Probably we can all think of examples in modern life where we’ve seen this dynamic at play. 5.5.5 & Counting cannot help wondering whether the political parties in this country who want and need FPTP elections replaced are a bit like the villagers. Take Nigel Farage whose UKIP party laughably gained one seat on the back of nearly 4m votes in 2015. What could possibly be more urgent – more of a priority – than getting the ball rolling for a Brexit-like campaign for electoral reform? Yet off he went to the US to give valuable time and resource to, of all people, Donald Trump.
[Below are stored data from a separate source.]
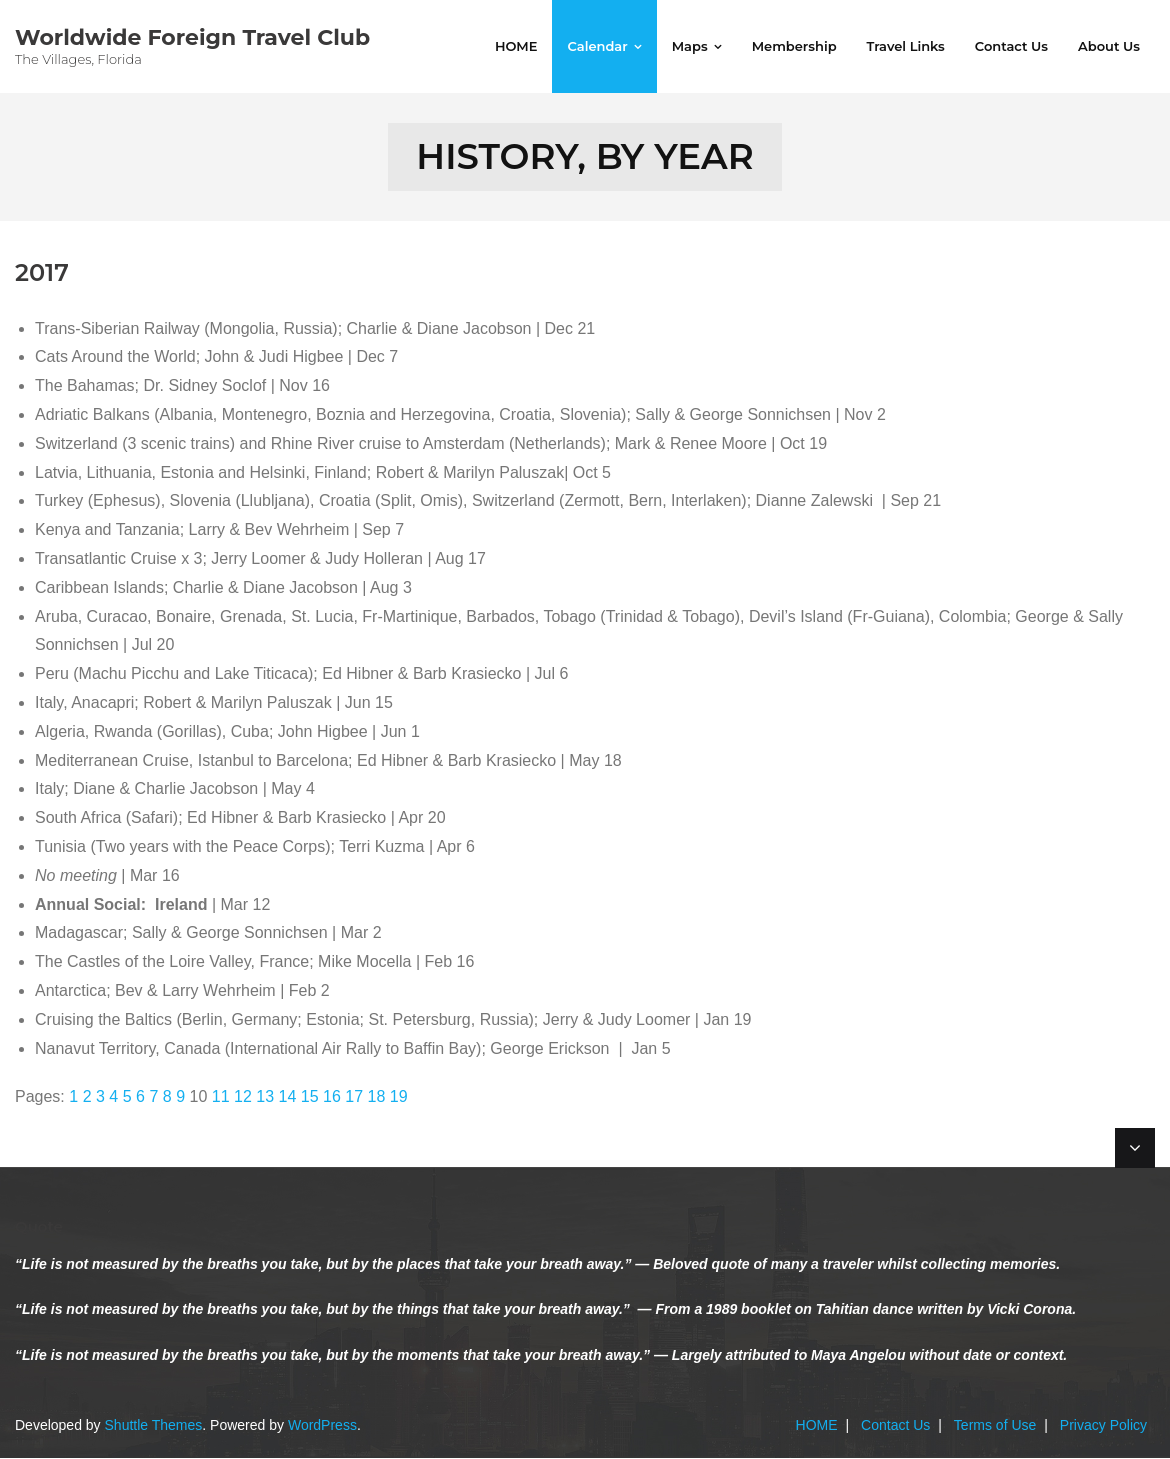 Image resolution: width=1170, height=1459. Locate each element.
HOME (817, 1425)
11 (221, 1097)
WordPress (322, 1425)
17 (354, 1097)
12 (243, 1097)
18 (377, 1097)
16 (332, 1097)
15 (310, 1097)
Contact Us (895, 1425)
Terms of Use (995, 1425)
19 (399, 1097)
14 (288, 1097)
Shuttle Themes (154, 1425)
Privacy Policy (1103, 1425)
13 (265, 1097) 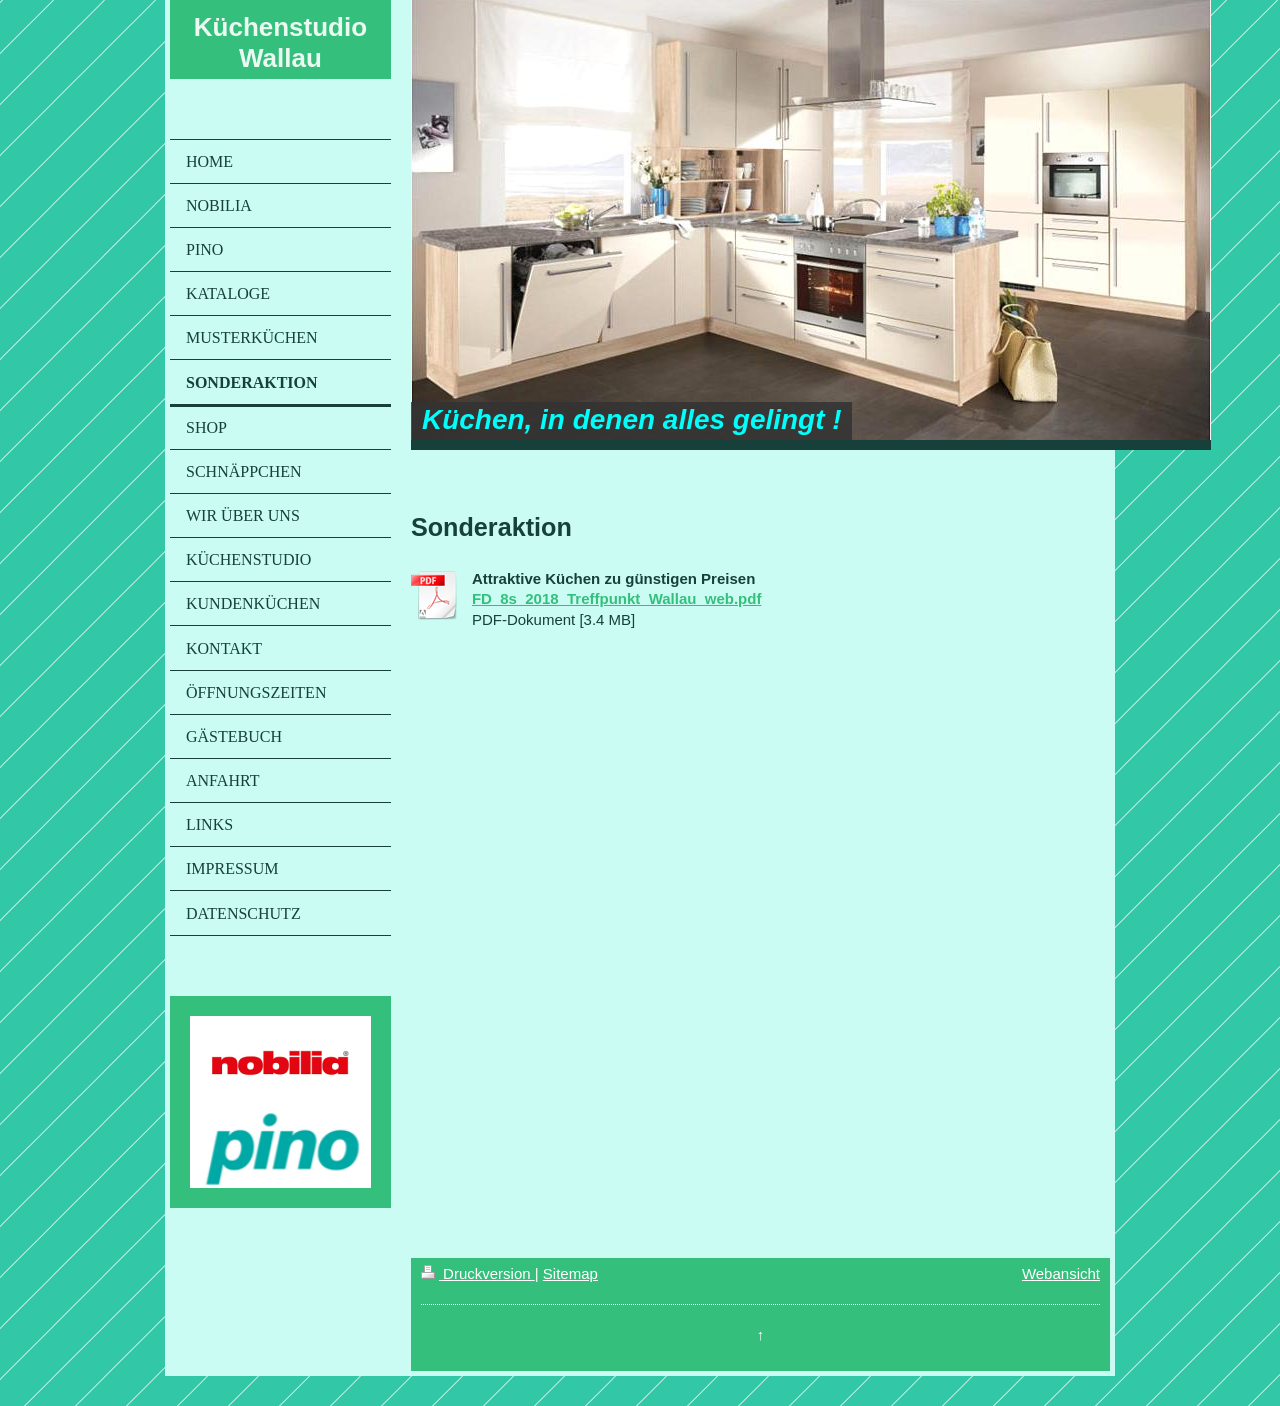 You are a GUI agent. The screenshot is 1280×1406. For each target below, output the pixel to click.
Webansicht (1061, 1273)
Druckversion (478, 1273)
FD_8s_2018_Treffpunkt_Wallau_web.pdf (617, 598)
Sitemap (570, 1273)
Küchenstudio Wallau (280, 42) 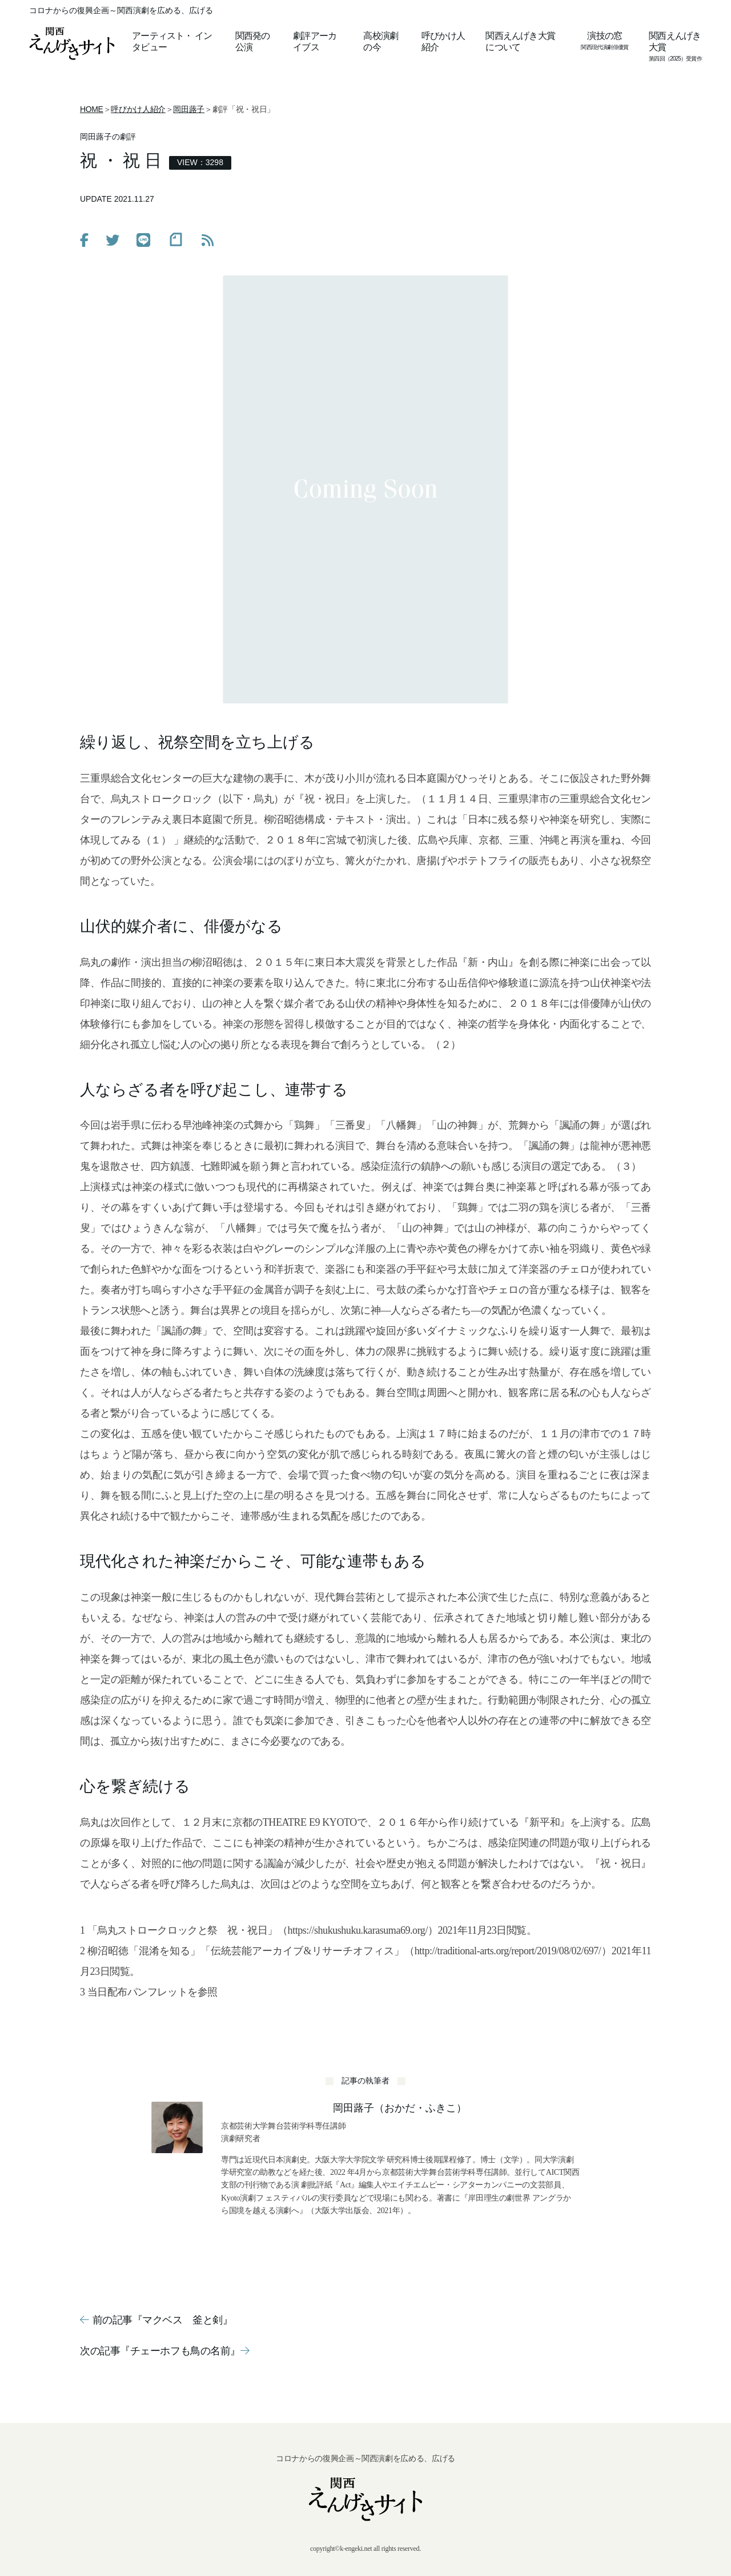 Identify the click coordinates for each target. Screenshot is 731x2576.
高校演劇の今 (380, 41)
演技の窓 (604, 36)
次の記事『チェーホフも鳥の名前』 (164, 2351)
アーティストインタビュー (172, 41)
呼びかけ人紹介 (443, 41)
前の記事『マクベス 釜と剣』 (156, 2320)
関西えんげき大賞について (520, 41)
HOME (91, 109)
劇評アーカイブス (314, 41)
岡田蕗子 (188, 109)
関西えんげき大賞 (675, 41)
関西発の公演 (252, 41) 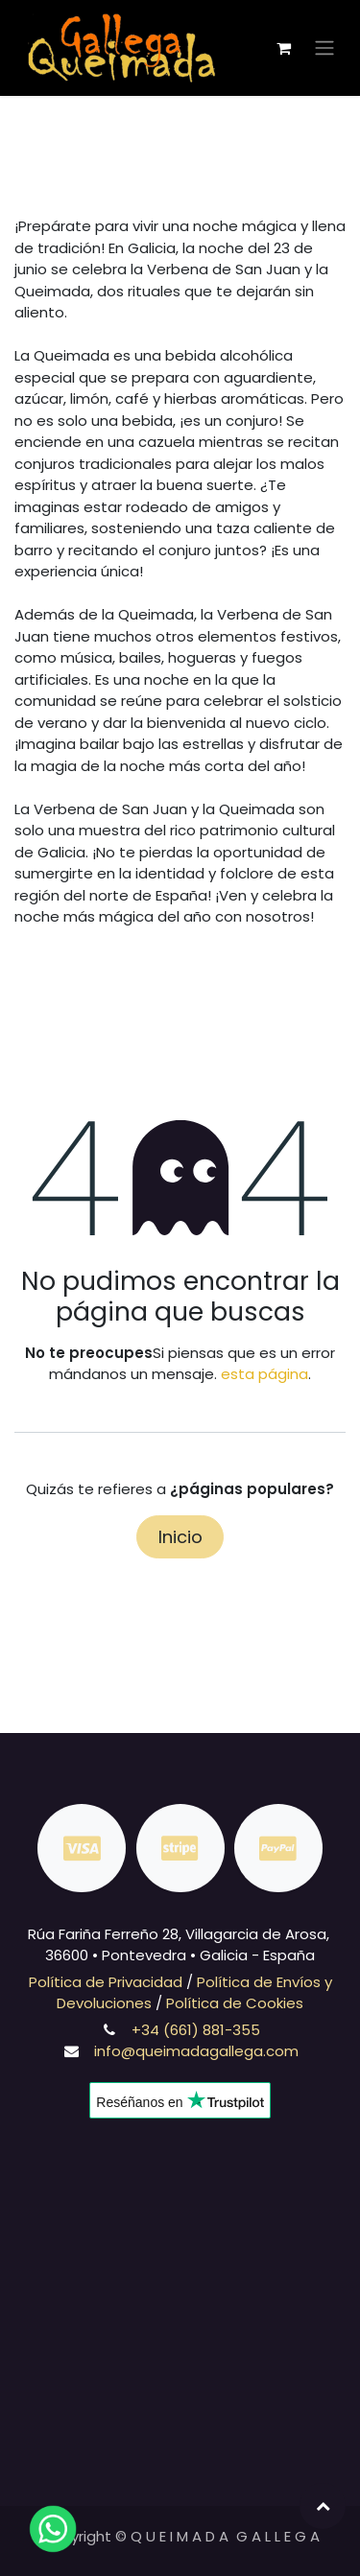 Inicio (180, 1537)
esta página (264, 1374)
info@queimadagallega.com (196, 2051)
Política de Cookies (234, 2003)
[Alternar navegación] (324, 48)
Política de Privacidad (105, 1982)
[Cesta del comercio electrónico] (283, 48)
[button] (323, 2506) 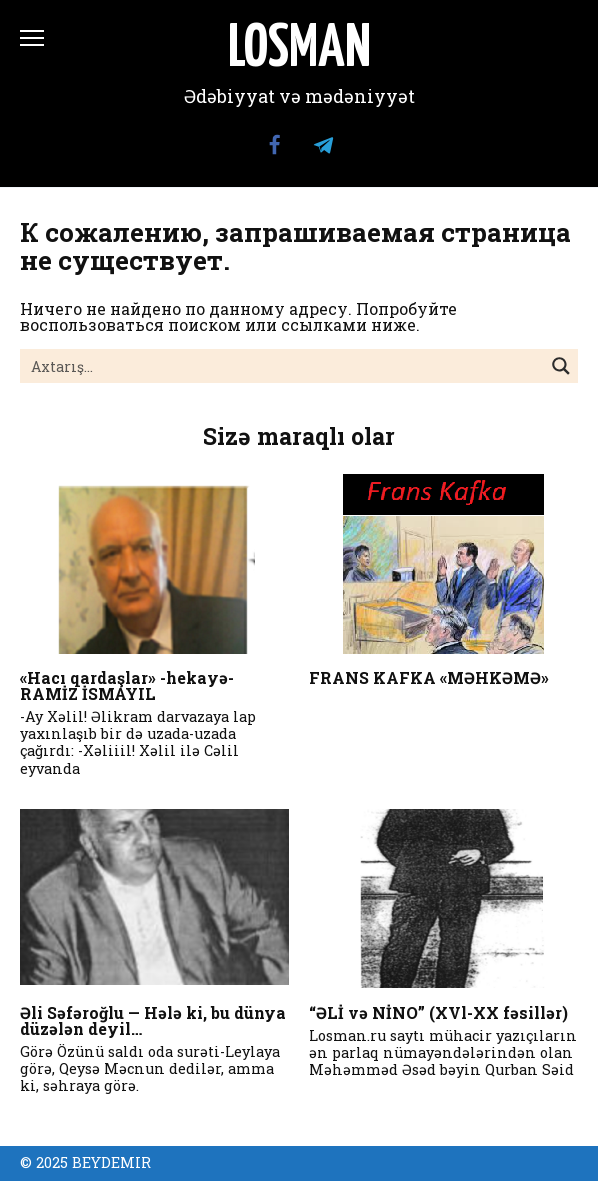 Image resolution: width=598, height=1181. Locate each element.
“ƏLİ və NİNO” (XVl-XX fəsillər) (438, 1012)
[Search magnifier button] (561, 366)
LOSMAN (299, 50)
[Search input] (283, 366)
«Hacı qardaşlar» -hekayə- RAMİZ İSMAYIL (127, 685)
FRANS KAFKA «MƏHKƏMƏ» (429, 677)
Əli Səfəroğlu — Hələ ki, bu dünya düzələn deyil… (153, 1020) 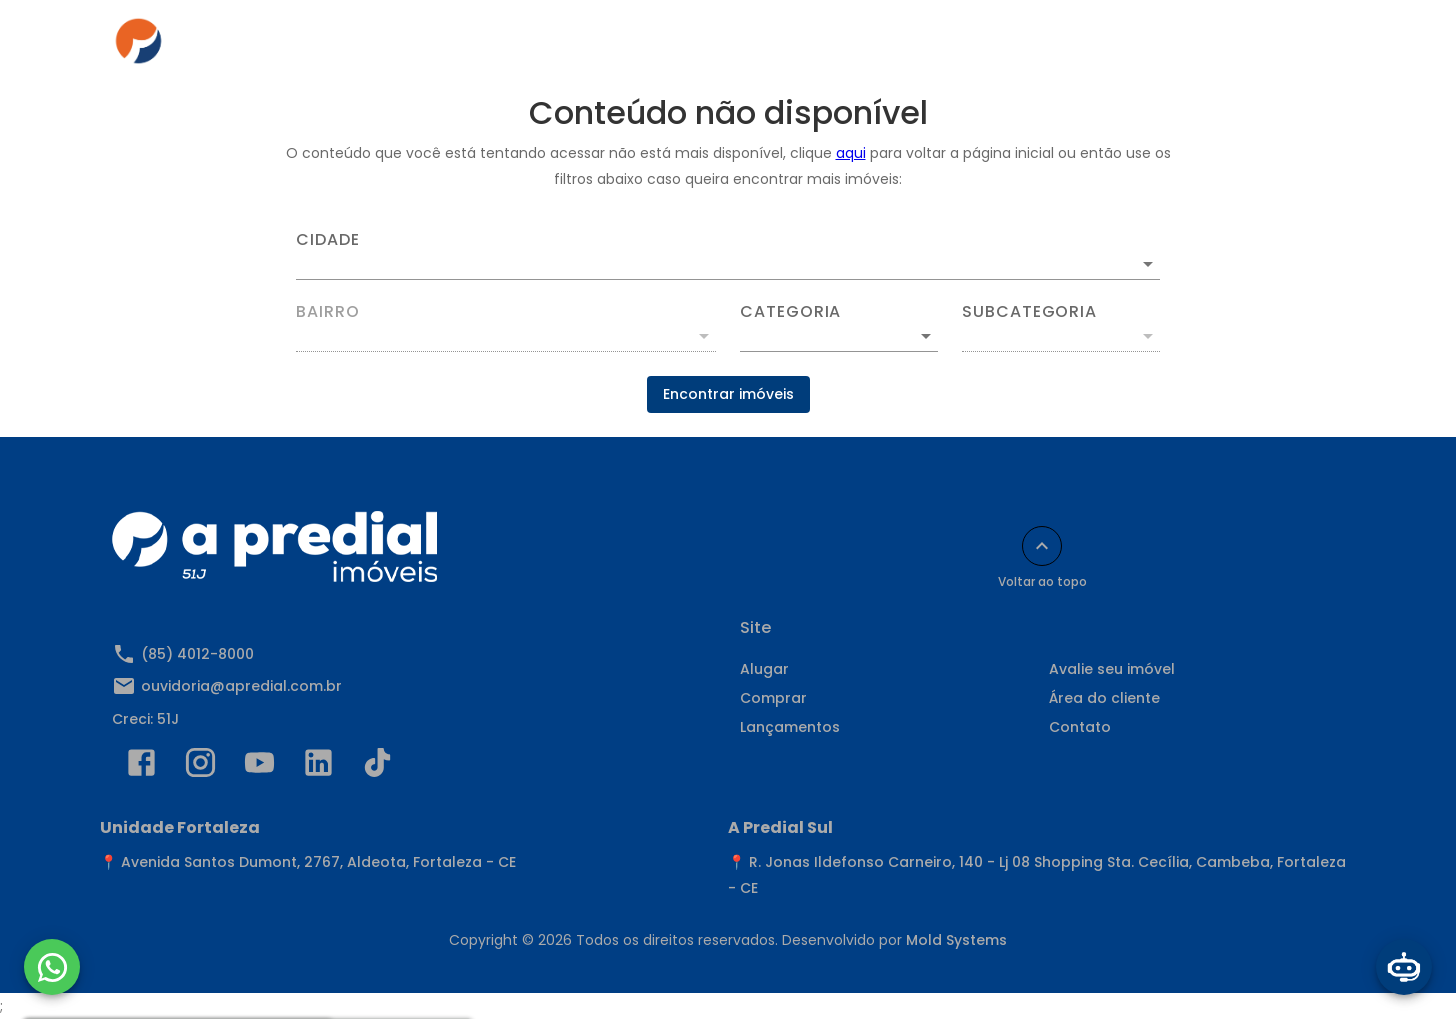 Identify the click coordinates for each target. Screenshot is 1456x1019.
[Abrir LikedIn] (318, 767)
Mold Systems (956, 940)
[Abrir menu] (1312, 47)
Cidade (328, 240)
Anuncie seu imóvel (777, 47)
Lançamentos (790, 727)
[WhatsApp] (52, 967)
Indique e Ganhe (1200, 47)
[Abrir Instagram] (200, 767)
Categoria (790, 312)
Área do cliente (942, 47)
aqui (851, 153)
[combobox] (728, 256)
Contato (1069, 47)
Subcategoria (1029, 312)
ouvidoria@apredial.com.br (241, 686)
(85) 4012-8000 (197, 654)
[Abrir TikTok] (377, 767)
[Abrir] (1148, 264)
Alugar (535, 47)
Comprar (633, 47)
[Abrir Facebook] (141, 767)
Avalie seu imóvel (1112, 669)
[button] (839, 336)
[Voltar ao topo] (1042, 546)
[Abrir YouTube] (259, 767)
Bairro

Now we have a lot of time for the Green Party but what was the point of Caroline Lucas a little while ago seeking a pact with Labour, a party that has never mentioned electoral reform in a manifesto. We have heard no more since. The Greens suffered under FPTP too gaining one seat with just under one million votes. They might be trying to send a strategically placed curling stone down the rink but look again at history. Mainstream interests invariably have the power to swallow up or clear out whatever it suits them to label a marginal interest and without ultimately conceding anything of much worth at all.

The Lib-Dems are a bit of a mystery. We know that as willing capitulators to the no-hope 2011 AV referendum and their subsequent electoral collapse, they must be feeling a little reserved and glum about where to go next. Could they ever admit that had they organised and led a concerted, focussed campaign on an appropriate timeline to get the messages over and over, a bit like Brexit did, the outcome could have been much different. Once, they would naturally have been at the head of an electoral reform campaign but now we think the leadership focus would have to be elsewhere.

The integrity and consistency of Nicola Sturgeon and the SNP is thus far quite impressive. The one smaller party that did benefit from the FPTP system but still with a manifesto commitment to electoral reform because it is fair to voters. Sustain that and it’s the best and most powerful position of principle to work from. Continual media obsession with a ‘will she/won’t she?’ on a second independence referendum hogs all the attention on politics north of the border. But Sturgeon doesn’t need propping up by FPTP, independent Scotland or not. We think she’d say that if Labour returns 25%, that should translate to something like 25% representation in Holyrood, Westminster or wherever. Simple!

Rabbits aren’t going to come running out of their cosy warrens into the waiting nets of hunters and there will be sports and fun fairs again on a frozen Thames before turkeys in their hundreds of safe seats in England vote for Christmas. The Other parties must become acutely aware that nothing less than a professionally organised campaign in a Brexit format – a direct and sustained campaign without the lies and deceptions that targets the jugular of the political establishment – is going to shift anything.

The two-party system is being kept artificially afloat thanks to FPTP. Voters need to be given a stake in electoral reform and the critical question at this moment is not a campaign how, why, who, where? It’s when and what on earth is the delay all about? The snow melts away but winter soon comes round again to bite painfully with its harsh reality.